This is a delicious book. Like a delectable piece of chocolate, it is a richly tactile delight to be savored fully present in part because it does not last long. But it is also one of those books that, unlike chocolate, goes to the inner places of the soul (rather than the hips!) Linda Hogan is, by choice and by style, a poet. And her way of describing the natural world around her is poetic.
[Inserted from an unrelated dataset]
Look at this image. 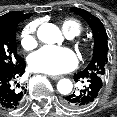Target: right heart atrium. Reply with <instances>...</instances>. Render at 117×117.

She is reflective, inward and still. Perhaps it is because she is a poet, or because she is a Chickasaw Indian, or a naturalist, or a woman who knows how to listen. Most likely it is the combination of all. Thus, she is able to see the world in detail and write about it with awe and wonder. But Ms. Hogan is also a healer. She recognizes "There is a separation that has taken place between us and nature. Something has broken deep in the core of ourselves (p.53). Her writings help us to mend. Just as she helps at the Bird of Prey Rehabilitation Foundation to bring wounded birds back to health, Ms. Hogan helps us. It is because she is able to carefully and gently pick up the shards of our brokenness and lovingly bring them back together by "speak[ing] to the longing place inside us that seeks to be whole and connected with the earth. This, too, is a place of beginning, the source of our living." (p.83)
I also enjoy the bits of marvelous information Ms. Hogan shares and their implications. For example, one learns that a certain kind of bamboo flowers only once in a century at the same time, no matter where it is located or how old it may be. Chimpanzees were taught American sign Language and one "learned 132 signs, was able to ask questions and to use the negative" (p. 53) express emotions and humor. The Voyager spacecraft carries music, words and pictures from around the world -- but not an anatomically correct picture of a man or a woman or anything about human genocide.
Linda Hogan has woven together a beautiful tapestry of what this, our dwelling place earth looks like with us in it. Easy to read and wondrous, it would be an excellent book to use in a course on land, nature, Native American writers, philosophy, ecology or literature.